* **What this task involves**: Beginning with the line of the entries below that holds "Terms of use" and ending with the line that holds "onX products are", transcribe each line exactly as written. Pictures stay out.

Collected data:
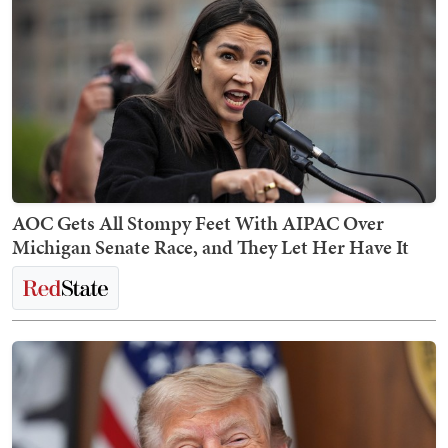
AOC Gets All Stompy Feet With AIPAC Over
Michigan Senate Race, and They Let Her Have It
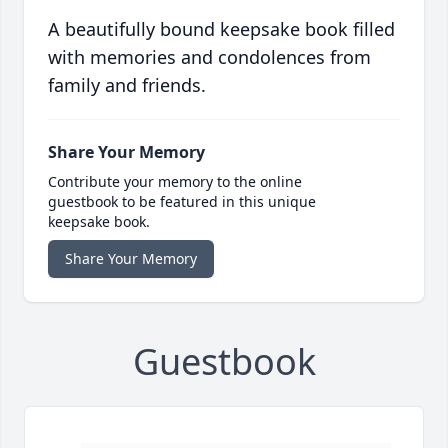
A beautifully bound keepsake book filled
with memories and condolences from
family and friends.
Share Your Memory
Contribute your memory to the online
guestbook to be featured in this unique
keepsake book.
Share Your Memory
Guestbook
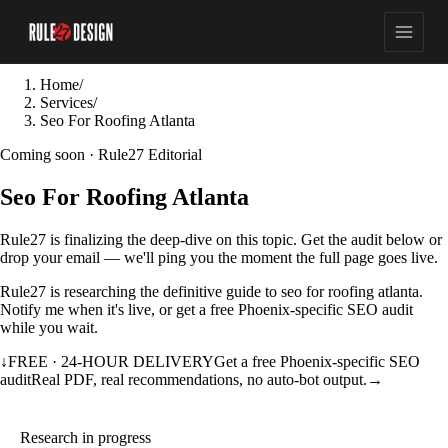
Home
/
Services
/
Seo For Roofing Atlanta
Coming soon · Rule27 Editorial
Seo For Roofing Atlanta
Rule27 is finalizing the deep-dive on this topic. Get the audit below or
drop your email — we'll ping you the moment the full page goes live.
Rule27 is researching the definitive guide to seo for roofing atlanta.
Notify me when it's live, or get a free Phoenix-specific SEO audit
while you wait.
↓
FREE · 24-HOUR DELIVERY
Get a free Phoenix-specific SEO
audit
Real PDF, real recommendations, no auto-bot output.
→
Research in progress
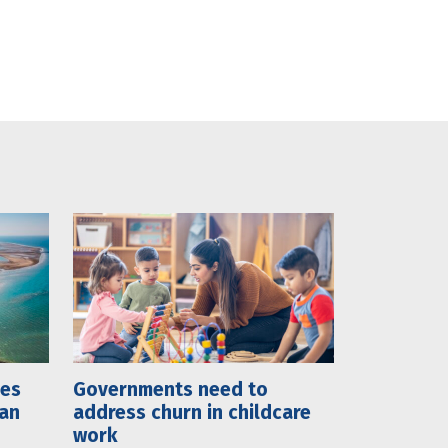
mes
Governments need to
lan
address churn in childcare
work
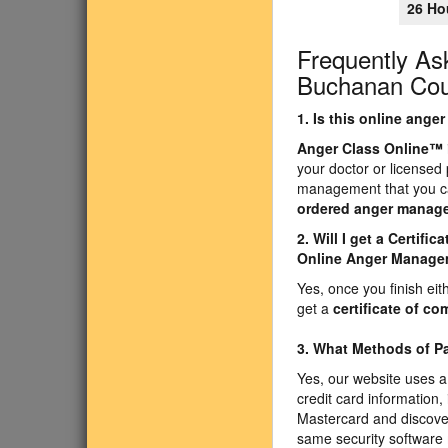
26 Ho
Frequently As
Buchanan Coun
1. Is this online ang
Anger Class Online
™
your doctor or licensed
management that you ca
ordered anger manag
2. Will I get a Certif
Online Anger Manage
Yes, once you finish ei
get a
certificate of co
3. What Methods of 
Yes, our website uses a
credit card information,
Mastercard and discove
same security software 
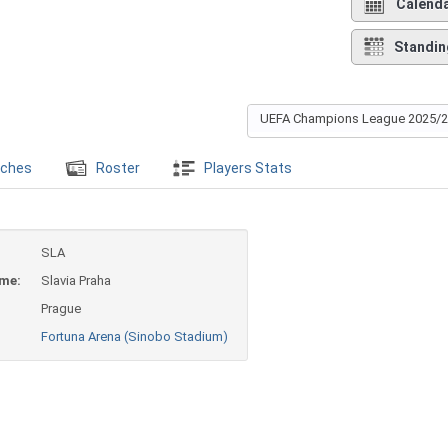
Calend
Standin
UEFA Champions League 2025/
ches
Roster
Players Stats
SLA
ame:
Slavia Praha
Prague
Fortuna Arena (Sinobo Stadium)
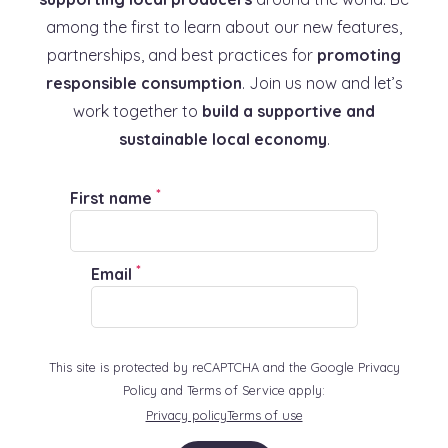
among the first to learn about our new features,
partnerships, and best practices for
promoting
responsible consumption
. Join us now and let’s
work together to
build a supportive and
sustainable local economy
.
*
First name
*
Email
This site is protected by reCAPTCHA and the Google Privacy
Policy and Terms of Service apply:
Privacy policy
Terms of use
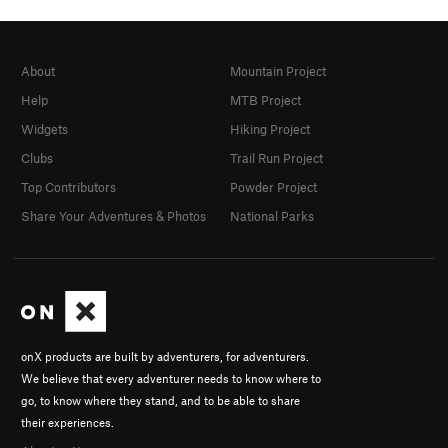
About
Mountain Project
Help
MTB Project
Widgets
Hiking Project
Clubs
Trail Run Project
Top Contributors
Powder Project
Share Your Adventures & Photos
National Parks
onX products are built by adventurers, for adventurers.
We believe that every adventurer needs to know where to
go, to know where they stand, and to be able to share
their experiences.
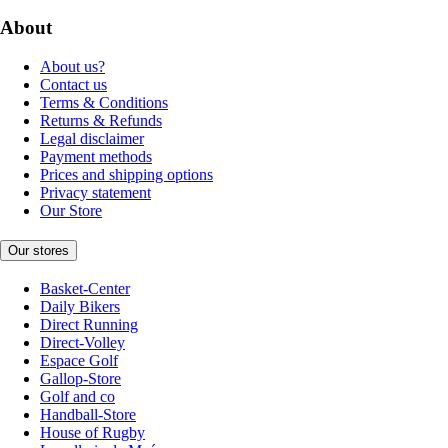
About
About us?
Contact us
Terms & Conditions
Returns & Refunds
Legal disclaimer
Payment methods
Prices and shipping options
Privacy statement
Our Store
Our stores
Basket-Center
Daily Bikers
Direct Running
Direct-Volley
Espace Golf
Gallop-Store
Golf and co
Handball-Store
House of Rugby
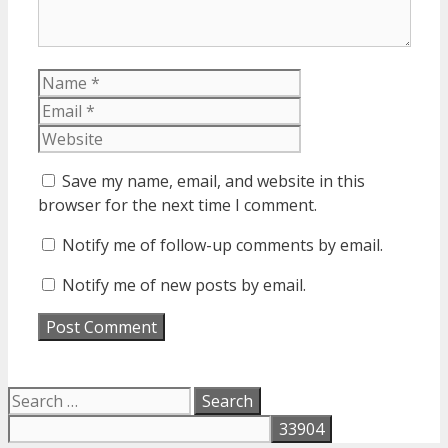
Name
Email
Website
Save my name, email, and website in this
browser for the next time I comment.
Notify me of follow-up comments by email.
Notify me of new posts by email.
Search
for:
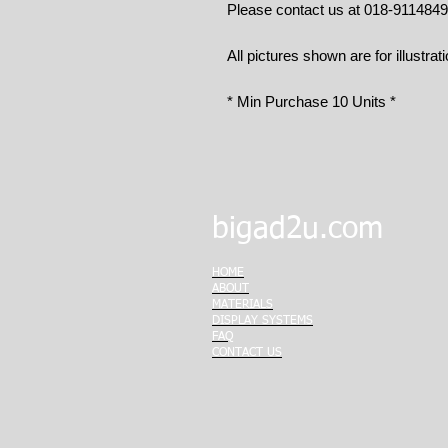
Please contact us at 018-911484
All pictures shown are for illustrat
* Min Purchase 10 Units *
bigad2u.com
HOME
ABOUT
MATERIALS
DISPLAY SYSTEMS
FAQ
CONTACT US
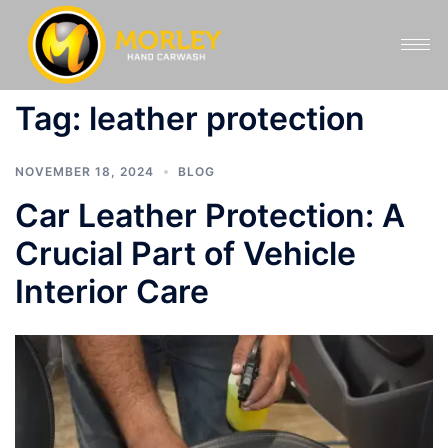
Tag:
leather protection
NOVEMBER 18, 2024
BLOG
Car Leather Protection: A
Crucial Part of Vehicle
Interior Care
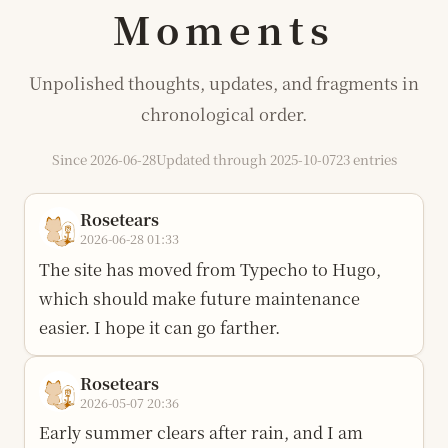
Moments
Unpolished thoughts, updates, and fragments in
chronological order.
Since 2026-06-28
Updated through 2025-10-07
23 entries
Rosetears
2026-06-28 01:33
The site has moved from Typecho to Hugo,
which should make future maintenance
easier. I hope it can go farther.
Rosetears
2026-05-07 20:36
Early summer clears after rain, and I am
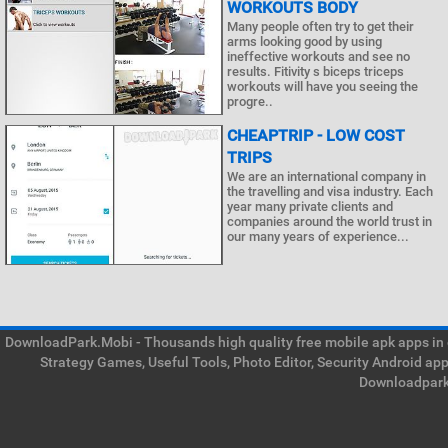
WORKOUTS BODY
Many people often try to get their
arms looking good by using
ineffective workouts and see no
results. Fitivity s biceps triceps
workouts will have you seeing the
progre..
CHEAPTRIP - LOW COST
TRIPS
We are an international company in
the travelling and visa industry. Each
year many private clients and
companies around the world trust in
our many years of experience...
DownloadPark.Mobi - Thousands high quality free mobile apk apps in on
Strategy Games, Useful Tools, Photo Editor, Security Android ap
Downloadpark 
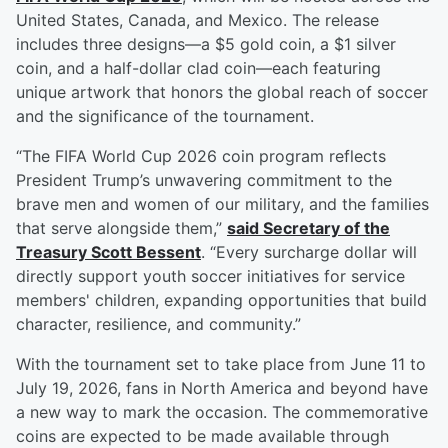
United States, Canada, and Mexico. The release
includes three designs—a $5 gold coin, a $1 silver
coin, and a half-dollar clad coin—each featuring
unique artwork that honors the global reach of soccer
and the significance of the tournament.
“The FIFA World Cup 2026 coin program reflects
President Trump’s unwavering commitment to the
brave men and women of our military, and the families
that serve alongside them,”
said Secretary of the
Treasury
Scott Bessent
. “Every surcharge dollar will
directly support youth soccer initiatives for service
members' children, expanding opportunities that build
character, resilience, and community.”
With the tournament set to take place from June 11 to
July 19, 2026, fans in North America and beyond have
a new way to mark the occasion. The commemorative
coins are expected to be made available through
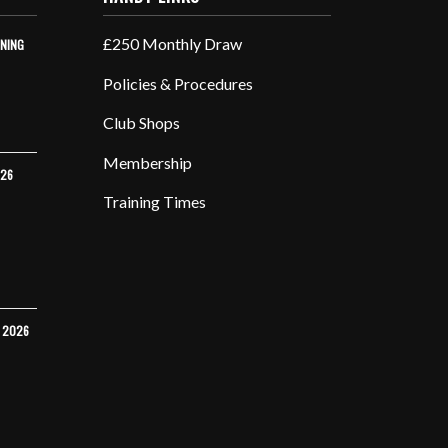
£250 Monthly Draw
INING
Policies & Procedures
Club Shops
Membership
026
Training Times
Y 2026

* **Exercise solution**:
Terms of use
About
Mountain Project
Help
MTB Project
Widgets
Hiking Project
Clubs
Trail Run Project
Top Contributors
Powder Project
Share Your Adventures & Photos
National Parks
onX products are built by adventurers, for adventurers.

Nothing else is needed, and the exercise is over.